NAME
Devel::SharedLibs -- output of ldd results for $^X and %INC
SYNOPSIS
# if $ENV{ DEVEL_SHAREDLIBS_PRINT } is true at the end
# of execution then print results of runing ldd on
# everything in %INC to STDOUT.
#
# if $ENV{ DEVEL_SHAREDLIBS_PATH } is true then it
# will be used for the list instead of stdout.
use Devel::SharedLibs;
# this can be mangled any time during execution it is not
# checked until END time.
#
# true dumps list to stdout or path; false does nothing.

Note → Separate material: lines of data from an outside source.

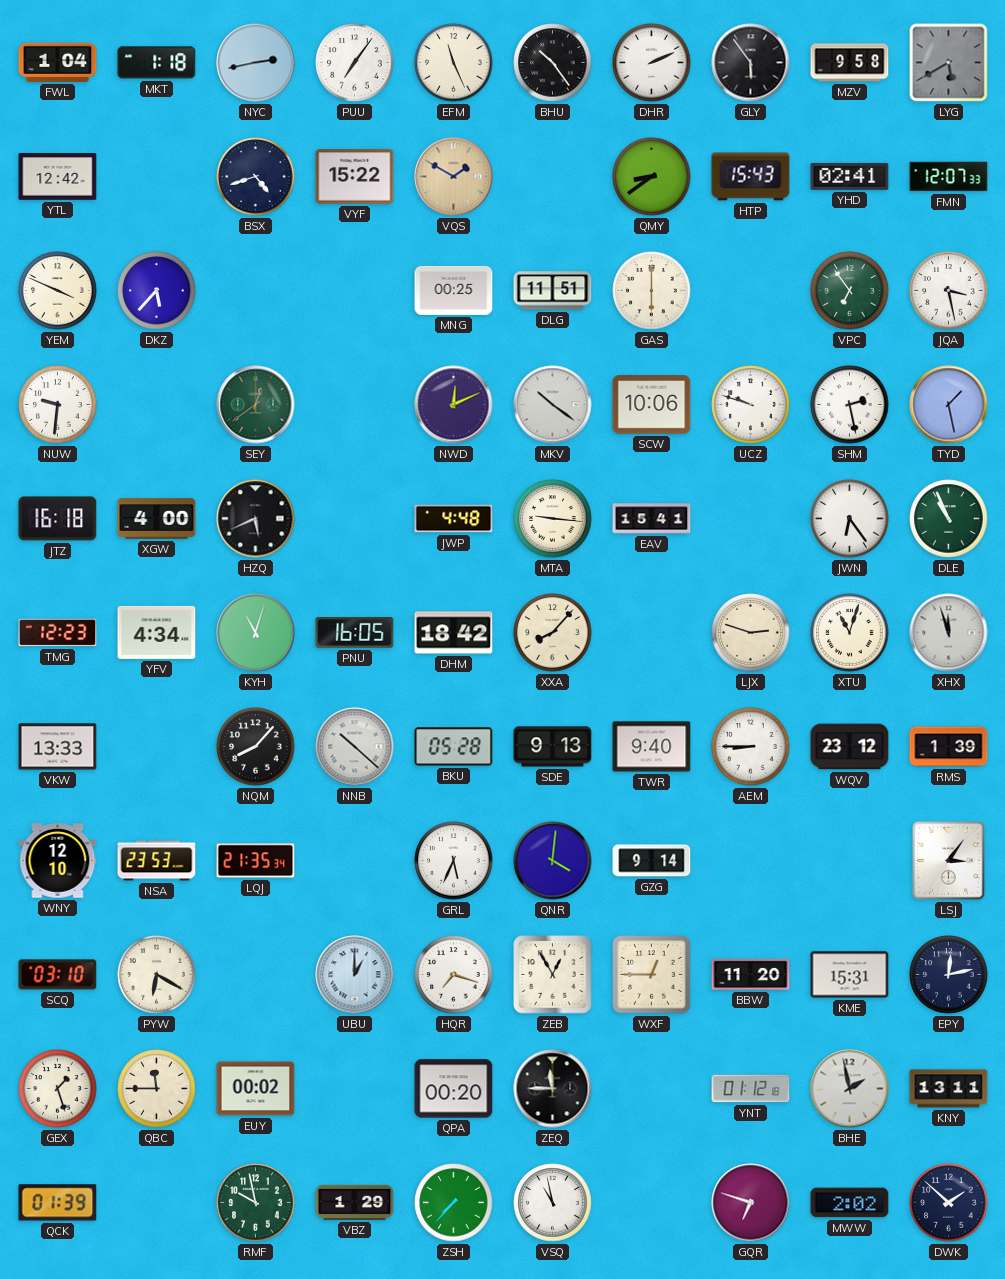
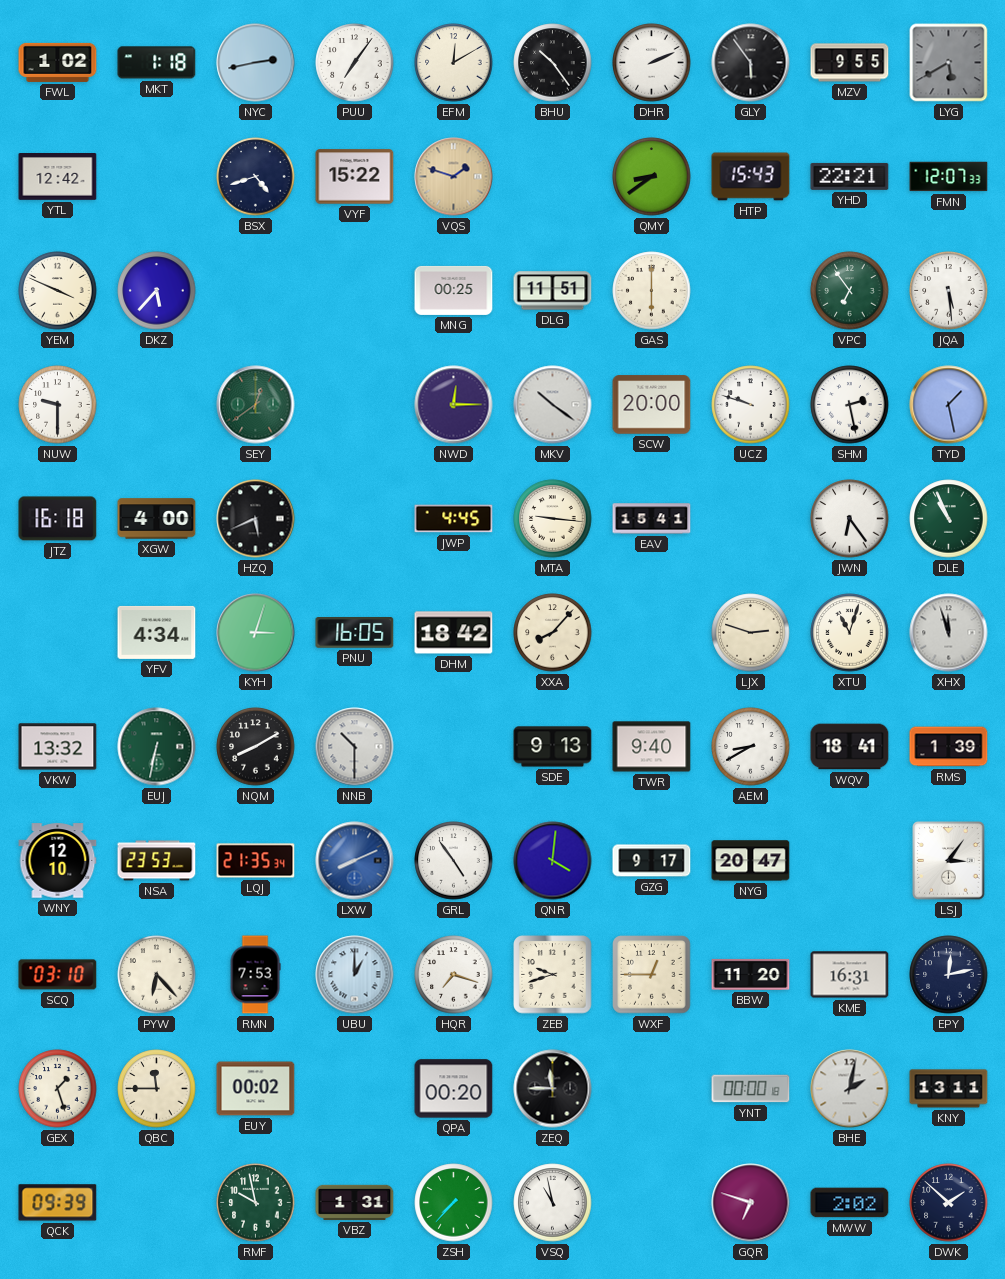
FWL: 1:04 -> 1:02
EFM: 11:26 -> 12:10
MZV: 9:58 -> 9:55
VQS: 1:50 -> 1:48
YHD: 02:41 -> 22:21
JQA: 3:28 -> 5:29
NUW: 9:31 -> 9:30
NWD: 12:11 -> 12:15
SCW: 10:06 -> 20:00
JWP: 4:48 -> 4:45
TMG: 12:23 -> none
KYH: 11:03 -> 3:03
VKW: 13:33 -> 13:32
EUJ: none -> 6:32
NQM: 8:07 -> 8:10
NNB: 10:22 -> 10:30
BKU: 05:28 -> none
AEM: 8:45 -> 8:40
WQV: 23:12 -> 18:41
LXW: none -> 8:11
GRL: 5:34 -> 4:54
GZG: 9:14 -> 9:17
NYG: none -> 20:47
PYW: 6:20 -> 6:23
RMN: none -> 7:53
ZEB: 12:55 -> 9:42
KME: 15:31 -> 16:31
YNT: 01:12 -> 00:00
BHE: 1:58 -> 2:02
QCK: 01:39 -> 09:39
VBZ: 1:29 -> 1:31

$ENV{ DEVEL_SHAREDLIBS_PRINT } = 1;
__END__
# the argument to import overrides the environment
# variable setting.
# output in ./libfiles.out insted of stdout:
use Devel::SharedLibs qw( ./libfiles.out );
# or
$ENV{ DEVEL_SHAREDLIBS_PATH } = './libfiles.out';
# or, of course, set them both in the shell before
# running the program:
DEVEL_SHAREDLIBS_PRINT=1 \
DEVEL_SHAREDLIBS_PATH='./libfiles.out' \
your_perl_program;
DESCRIPTION
Initial Sanity Checks
Aside from failing to open the output file, lack of "ldd" on the user's path will cause this to fail. When DEVEL_SHAREDLIBS_PRINT is true an intiail check of "ldd --version" is run. If this returns non-zero then a failure message printed.
Output
All this does it get a unique output from running "ldd" on all of the paths in values %INC. The scan is done at END time to ensure that anything pulled in via dynamic loading is listed.
Ouptut includes the executable path ("$^X") and the executable path ($0, which may have been munged during execution).
For example, to see which shared object lib's (.so files) perl itself is linked with use:
#!/usr/bin/env perl
use Devel::SharedLibs;
__END__
which outputs something like:
$ DEVEL_SHAREDLIBS_PRINT=1 perl t/bin/exec-stdout
# ldd '/opt/perl/5.22/bin/perl', 't/bin/exec-stdout'
/lib64/libc.so.6
/lib64/libcrypt.so.1
/lib64/libdl.so.2
/lib64/libm.so.6
/lib64/libnsl.so.1
/lib64/libpthread.so.0
/lib64/libutil.so.1
Fine, but, why bother?
A truly idiotic thing about most linux container doc's (Docker is a great example, but not alone in this) is putting a full copy of the OS as a 'base layer' for the container. The claimed reason is having access to necessary shared object lib's in the distro.
Catch: Aside from security and bloat issues, it simply does not work. Problem is that there is no gurarantee that the executables being run on the container system were complied on the same distro with compatable lib's.
A really simple fix is to build the container using whatever .so files are actually *used* by the executable.
For something running #!perl this can be done by examining the values of %^X and %INC (i.e., included paths) with ldd.
At the very least it'll give you a good place to start. For a an reasonable set of modules (i.e., the usuall collection of files that go along with a crawler, PSGI or CGI web back end, or log watcher) this runs in the 10MB - 20MB range (vs. 1GB or more for a full linux distro).
CAVEAT UTILITOR
This is probably only useful to use once as there is no bookkeeping of the output path: the path is examined once at END time based on the arguments to the last call to import. Then again, it is probably only useful to put this in #! code anway, so this does not seem to be a major problem [anyone who finds it such can warn me and we will find a better solution].
You will require a usable ldd to run this. Any general-purpose *NIX system from the last 30 years should have one; if you are running an embedded system (e.g., openwrt, andriod) this may not work.
This will help deal with so's, it will not help you if libc or the kernel headers are far enough out of sync. Most of the time using something based on lxc the libc and kernel versions are close enough that it won't kill you.
SEE ALSO
- ldd(1)
-
Speicfics of running ldd on your system.
- How to use this with Docker
-
Brief explanation of building a '-lib' image for docker using ldd output:
- perldoc perlvar
-
Description of $^X variable in Perl.
<http://www.slideshare.net/lembark/shared-object-images-in-docker-when-what-you-need-is-what-you-want>
AUTHOR
Steven Lembark <lembark@wrkhors.com>
License
This package is licensed under the same terms as Perl-5.22 or any later version of Perl.